Crimea is an internationally recognised part of Ukraine. Іn 1997, by signing the Friendship Agreement with Ukraine, Russia also recognised that Crimea belongs to Ukraine.
On the 1991 Crimea sovereignty referendum, voters were asked whether they wanted to re-establish the Crimean Autonomous Soviet Socialist Republic. 94% of voters supported the proposal, and the Supreme Council of Ukrainian SSR established the autonomous Crimean Republic within the territory of Ukraine. After Ukraine adopted a new constitution in 1996, Crimea saved its autonomy. Crimea has its own parliament and government.
No international body recognises the so-called referendum in Crimea. The UN General Assembly adopted a resolution entitled “Territorial integrity of Ukraine”, stating that the referendum in Crimea was not valid and could not serve as a basis for any change in the status of the peninsula. On 17 December 2018, the UN General Assembly confirmed its non-recognition of the illegal annexation of Crimea.
The Council on Foreign Relations lists one key legal reason for the illegitimacy of the Crimean referendum: Changes to the territory of Ukraine must be approved by a referendum of all Ukrainian people. The Cambridge International Law Journal states that there are a variety of reasons when secession might be legal: (1) if the people concerned are subject to decolonization; (2) if it is envisaged by the legislation of the parent state; (3) if a territory inhabited by a certain people is occupied or annexed after 1945; (4) the secessionist constitute a "people"; (5) the parent state flagrantly violate human rights; (6) no other effective remedies under national or international law may exist if any of the above-mentioned conditions are met. However, in the case of Ukraine and Crimea, none of these conditions were met.

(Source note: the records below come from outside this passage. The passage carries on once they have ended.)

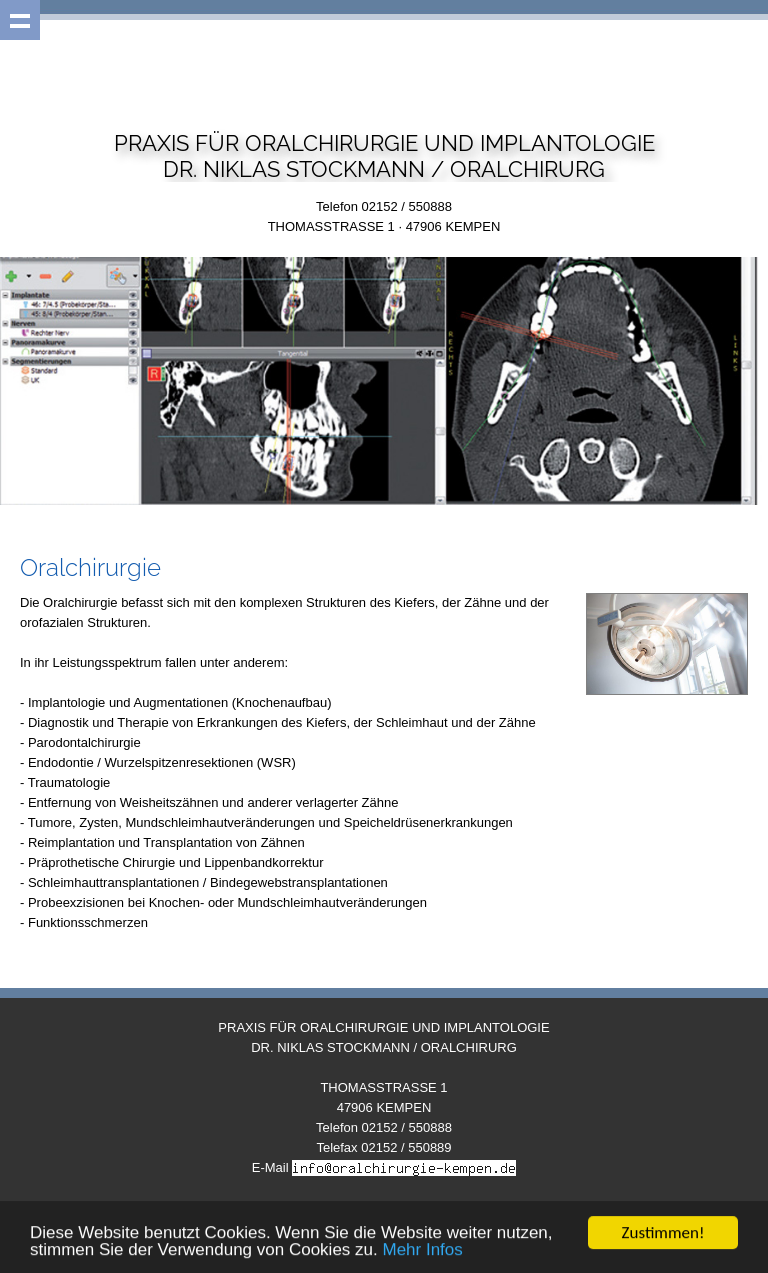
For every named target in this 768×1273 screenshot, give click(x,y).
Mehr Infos (422, 1250)
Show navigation (20, 20)
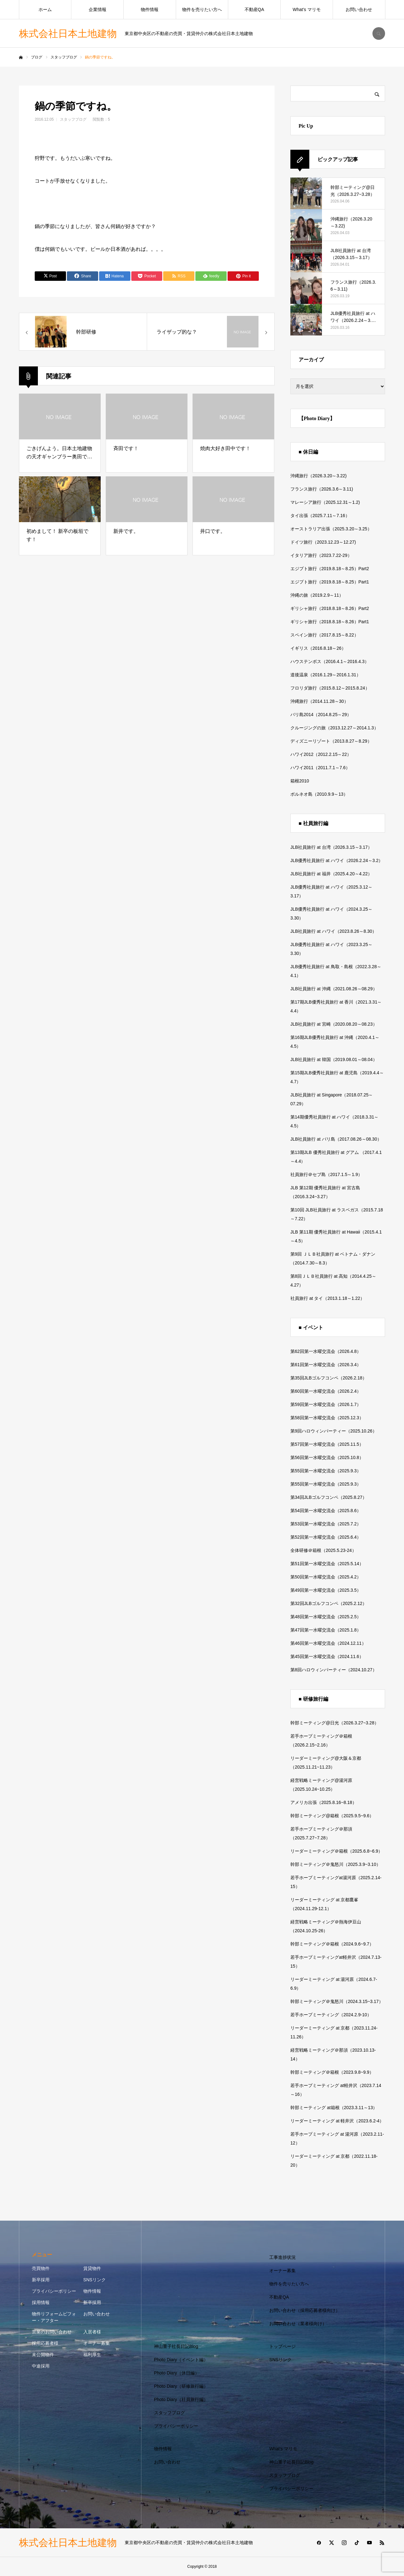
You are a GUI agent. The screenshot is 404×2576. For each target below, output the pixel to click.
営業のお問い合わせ (52, 2331)
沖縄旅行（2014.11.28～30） (319, 701)
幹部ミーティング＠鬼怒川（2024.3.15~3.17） (336, 2001)
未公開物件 (43, 2354)
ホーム (45, 9)
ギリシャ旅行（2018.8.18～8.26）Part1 (329, 621)
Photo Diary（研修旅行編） (181, 2386)
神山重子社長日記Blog (176, 2346)
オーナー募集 (96, 2343)
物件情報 (149, 9)
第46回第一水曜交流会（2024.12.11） (328, 1643)
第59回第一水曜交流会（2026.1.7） (325, 1404)
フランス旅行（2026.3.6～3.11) (321, 489)
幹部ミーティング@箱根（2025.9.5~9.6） (332, 1815)
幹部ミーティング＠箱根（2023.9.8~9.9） (332, 2072)
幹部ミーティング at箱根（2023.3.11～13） (333, 2107)
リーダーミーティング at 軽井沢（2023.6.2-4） (337, 2120)
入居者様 (92, 2331)
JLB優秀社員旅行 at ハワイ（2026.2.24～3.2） (336, 860)
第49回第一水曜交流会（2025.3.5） (325, 1590)
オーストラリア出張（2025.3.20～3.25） (331, 528)
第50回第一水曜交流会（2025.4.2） (325, 1576)
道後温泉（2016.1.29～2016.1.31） (325, 674)
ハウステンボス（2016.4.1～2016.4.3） (329, 661)
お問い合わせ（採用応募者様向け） (304, 2310)
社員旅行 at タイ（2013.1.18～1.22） (327, 1298)
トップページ (282, 2346)
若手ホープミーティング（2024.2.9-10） (330, 2014)
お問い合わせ (359, 9)
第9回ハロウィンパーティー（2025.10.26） (333, 1430)
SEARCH (378, 33)
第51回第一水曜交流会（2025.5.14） (327, 1563)
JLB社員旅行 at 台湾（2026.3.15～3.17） (331, 847)
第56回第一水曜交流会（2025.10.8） (327, 1457)
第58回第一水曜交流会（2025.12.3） (327, 1417)
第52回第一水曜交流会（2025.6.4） (325, 1537)
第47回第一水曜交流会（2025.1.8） (325, 1629)
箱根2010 (299, 780)
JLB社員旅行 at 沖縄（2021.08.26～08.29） (333, 988)
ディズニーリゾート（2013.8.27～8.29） (331, 741)
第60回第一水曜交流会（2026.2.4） (325, 1391)
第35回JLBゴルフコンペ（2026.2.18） (328, 1377)
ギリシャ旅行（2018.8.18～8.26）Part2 (329, 608)
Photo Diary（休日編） (176, 2372)
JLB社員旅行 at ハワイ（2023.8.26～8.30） (333, 931)
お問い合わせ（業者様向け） (298, 2323)
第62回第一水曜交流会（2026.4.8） (325, 1351)
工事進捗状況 (282, 2257)
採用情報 (41, 2302)
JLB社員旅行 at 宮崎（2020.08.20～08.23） (333, 1024)
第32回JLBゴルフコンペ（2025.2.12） (328, 1603)
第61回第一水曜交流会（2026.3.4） (325, 1364)
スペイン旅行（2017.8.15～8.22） (324, 634)
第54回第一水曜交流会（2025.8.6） (325, 1510)
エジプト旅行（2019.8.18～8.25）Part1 (329, 581)
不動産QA (254, 9)
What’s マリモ (306, 9)
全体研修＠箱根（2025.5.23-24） (323, 1550)
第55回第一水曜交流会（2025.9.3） (325, 1470)
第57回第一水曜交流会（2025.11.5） (327, 1444)
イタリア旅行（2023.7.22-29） (321, 555)
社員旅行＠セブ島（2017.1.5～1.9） (326, 1174)
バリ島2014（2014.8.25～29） (320, 714)
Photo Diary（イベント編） (181, 2359)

The European Union does not recognise and continues to strongly condemn this violation of international law, which remains a challenge to the international security order. In response to the illegal annexation of Crimea, the EU has imposed restrictive measures against the Russian Federation. In June 2020, the European Council decided to renew the sanctions introduced in response to the illegal annexation of Crimea and Sevastopol by the Russian Federation until 23 June 2021.